Victor Morton said:
Jonathan Dayton and Valerie Faris, USA, 3/10
So this is what 500 DAYS OF SUMMER looks like to the unconvinced. Apart from the fact I never believed in Dano as a writer -- what we see of his novel-in-progress is just stage directions -- the problem here is quite fundamental. RUBY SPARKS isn't enough about what it's about. OK ... a writer's writing about the girl of his dreams manifests her IRL. But too little of the film is actually about that, instead just serving up the latest helping of indie-romcom cutesiness that wouldn't be terribly different if Dano had met Kazan at a museum. And if that lack of difference WERE the point, a possibility I toyed with during the 2nd act, then the whole 3rd act is wrongly conceived. There is a lengthy sequence set among Dano's hippy parents at Big Sur that has nothing to do with the fantastical, and potentially fantastic, premise and serves no purpose except to give Annette Bening and Antonio Banderas the chance to double the over-ripe aggravation Alan Arkin provided in LITTLE MISS SUNSHINE. And don't believe anyone (like Stephen Holden at NY Times) who tells you this is about the creative process -- the film takes pains to specifically exclude that read, establishing she is really and truly present, flesh and blood, equally to the whole world. But only in one late sequence does it really deal with her reality as a puppet, in a dark scene that suggests end of THE TRUMAN SHOW, from Christof's POV. But then RUBY even takes that back with an ill-advised coda (crushingly similar to 500 DAYS) that indicates film wants to have it all ways. Kinda like the central character.

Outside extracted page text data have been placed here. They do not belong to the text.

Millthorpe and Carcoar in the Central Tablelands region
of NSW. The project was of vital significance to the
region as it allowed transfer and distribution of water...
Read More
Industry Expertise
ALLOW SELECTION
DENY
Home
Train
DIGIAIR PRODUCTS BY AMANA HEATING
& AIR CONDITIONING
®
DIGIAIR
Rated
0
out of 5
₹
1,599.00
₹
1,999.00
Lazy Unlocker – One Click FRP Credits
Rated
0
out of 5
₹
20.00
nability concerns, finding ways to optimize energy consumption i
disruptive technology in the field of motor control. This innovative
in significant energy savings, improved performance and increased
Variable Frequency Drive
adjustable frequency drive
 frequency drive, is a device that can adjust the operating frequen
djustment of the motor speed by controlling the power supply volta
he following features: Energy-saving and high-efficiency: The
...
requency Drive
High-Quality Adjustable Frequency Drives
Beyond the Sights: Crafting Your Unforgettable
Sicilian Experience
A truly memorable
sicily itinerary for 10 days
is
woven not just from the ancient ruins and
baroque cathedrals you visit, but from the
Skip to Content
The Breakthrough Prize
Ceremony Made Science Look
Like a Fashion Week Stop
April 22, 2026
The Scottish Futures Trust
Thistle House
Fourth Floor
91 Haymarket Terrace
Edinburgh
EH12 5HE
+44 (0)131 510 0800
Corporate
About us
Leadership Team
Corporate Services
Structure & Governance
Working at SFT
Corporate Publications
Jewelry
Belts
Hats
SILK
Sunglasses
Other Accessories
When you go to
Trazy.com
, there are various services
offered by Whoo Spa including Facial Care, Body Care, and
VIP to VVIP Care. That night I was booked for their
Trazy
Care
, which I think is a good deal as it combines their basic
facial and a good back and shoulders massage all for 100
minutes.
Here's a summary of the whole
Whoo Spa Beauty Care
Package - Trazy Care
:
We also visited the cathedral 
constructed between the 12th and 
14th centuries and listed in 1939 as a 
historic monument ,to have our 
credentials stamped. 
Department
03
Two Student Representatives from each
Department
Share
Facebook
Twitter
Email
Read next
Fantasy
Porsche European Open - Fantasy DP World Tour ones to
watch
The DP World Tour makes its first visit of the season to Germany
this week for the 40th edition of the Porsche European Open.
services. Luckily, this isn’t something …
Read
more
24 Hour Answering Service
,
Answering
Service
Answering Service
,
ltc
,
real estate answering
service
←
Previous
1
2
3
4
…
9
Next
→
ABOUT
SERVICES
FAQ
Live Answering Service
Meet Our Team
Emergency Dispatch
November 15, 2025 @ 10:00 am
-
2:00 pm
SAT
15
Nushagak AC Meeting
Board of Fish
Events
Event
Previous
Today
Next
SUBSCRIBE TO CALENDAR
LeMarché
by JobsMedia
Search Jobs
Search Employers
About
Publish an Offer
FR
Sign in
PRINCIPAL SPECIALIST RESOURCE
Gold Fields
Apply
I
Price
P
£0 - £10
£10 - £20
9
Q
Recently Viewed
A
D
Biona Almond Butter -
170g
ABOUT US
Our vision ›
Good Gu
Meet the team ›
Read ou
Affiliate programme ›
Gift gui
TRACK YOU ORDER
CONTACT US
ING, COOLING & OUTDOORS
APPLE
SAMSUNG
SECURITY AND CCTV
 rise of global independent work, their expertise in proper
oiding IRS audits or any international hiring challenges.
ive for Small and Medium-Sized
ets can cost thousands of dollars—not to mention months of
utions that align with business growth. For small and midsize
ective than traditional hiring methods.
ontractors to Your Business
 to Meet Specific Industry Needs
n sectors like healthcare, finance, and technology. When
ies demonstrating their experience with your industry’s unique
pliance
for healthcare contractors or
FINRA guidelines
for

I totally agree with your rating of this film. I was very disappointed and really can't understand the generally very good reviews. Bad acting, casting, script. It seems to want to be a "Eternal sunshine of the spotless mind" but completely lacks the creative energy. Perhaps because it attempts to take its premiss seriously? It needed to push itself over the edge but instead, stayed monotonously and unconvincingly in the middle of the road. Too bad.